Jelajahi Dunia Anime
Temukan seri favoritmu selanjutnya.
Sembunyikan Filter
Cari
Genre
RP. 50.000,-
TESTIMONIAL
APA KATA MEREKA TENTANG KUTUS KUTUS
******
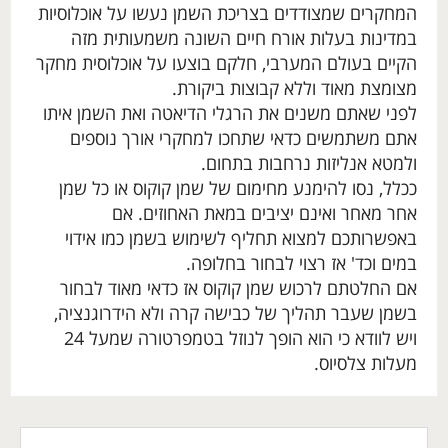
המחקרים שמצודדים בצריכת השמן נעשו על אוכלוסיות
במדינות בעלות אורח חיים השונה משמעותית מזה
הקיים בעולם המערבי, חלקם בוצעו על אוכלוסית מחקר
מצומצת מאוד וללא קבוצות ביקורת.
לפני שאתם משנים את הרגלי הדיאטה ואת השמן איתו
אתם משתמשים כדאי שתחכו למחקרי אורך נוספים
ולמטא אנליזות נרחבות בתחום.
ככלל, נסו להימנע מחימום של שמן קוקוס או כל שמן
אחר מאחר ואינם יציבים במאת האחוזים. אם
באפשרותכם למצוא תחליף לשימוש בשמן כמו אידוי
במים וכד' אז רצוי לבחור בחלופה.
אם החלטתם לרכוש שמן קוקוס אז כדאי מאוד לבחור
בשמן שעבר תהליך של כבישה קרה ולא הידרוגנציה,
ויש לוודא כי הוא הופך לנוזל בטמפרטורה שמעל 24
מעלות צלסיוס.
******
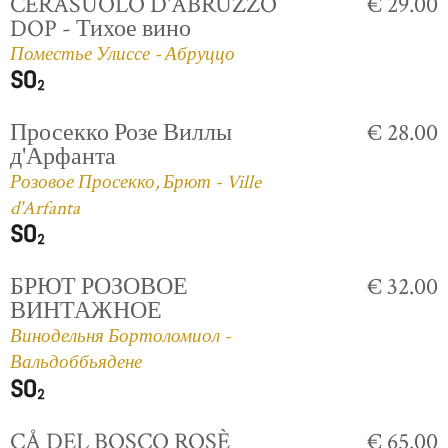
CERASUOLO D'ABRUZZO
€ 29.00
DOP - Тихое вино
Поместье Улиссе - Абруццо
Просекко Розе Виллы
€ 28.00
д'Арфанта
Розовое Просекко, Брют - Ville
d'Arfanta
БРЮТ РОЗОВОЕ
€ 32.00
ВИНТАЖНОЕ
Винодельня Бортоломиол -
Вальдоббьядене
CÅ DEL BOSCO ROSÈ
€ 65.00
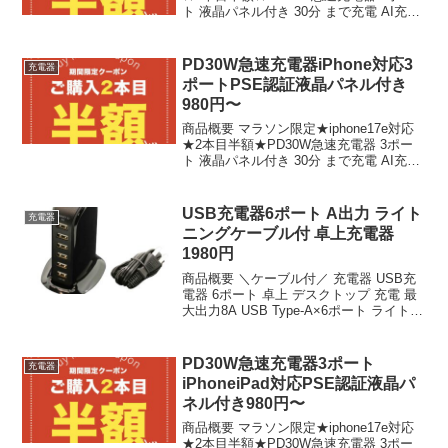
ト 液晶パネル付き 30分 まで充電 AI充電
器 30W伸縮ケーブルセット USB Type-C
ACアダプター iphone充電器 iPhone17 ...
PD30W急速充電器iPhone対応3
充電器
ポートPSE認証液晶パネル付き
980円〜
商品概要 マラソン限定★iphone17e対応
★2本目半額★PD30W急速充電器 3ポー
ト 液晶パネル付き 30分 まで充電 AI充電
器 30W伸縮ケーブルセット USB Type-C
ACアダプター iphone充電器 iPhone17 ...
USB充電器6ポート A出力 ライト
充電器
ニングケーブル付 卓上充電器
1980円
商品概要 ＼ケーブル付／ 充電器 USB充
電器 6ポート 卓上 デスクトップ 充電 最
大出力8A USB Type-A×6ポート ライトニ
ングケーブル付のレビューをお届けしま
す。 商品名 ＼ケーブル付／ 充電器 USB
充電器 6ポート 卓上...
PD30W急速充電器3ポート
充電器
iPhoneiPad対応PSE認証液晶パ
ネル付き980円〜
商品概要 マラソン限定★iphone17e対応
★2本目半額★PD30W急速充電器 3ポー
******
» **Exercise prompt**: Leaving out the pictures, please output the lines in the entries above from the one with "CÅ DEL BOSCO ROSÈ" through the one with "大出力8A USB Type-A×6ポート ライトニ", exactly as they are.

» **Result of the task**:
CÅ DEL BOSCO ROSÈ
€ 65.00
ト 液晶パネル付き 30分 まで充電 AI充電
器 30W伸縮ケーブルセット USB Type-C
ACアダプター iphone充電器 iPhone17 ...
PD30W急速充電器iPhone対応3
充電器
ポートPSE認証液晶パネル付き
980円〜
商品概要 マラソン限定★iphone17e対応
★2本目半額★PD30W急速充電器 3ポー
ト 液晶パネル付き 30分 まで充電 AI充電
器 30W伸縮ケーブルセット USB Type-C
ACアダプター iphone充電器 iPhone17 ...
USB充電器6ポート A出力 ライト
充電器
ニングケーブル付 卓上充電器
1980円
商品概要 ＼ケーブル付／ 充電器 USB充
電器 6ポート 卓上 デスクトップ 充電 最
大出力8A USB Type-A×6ポート ライトニ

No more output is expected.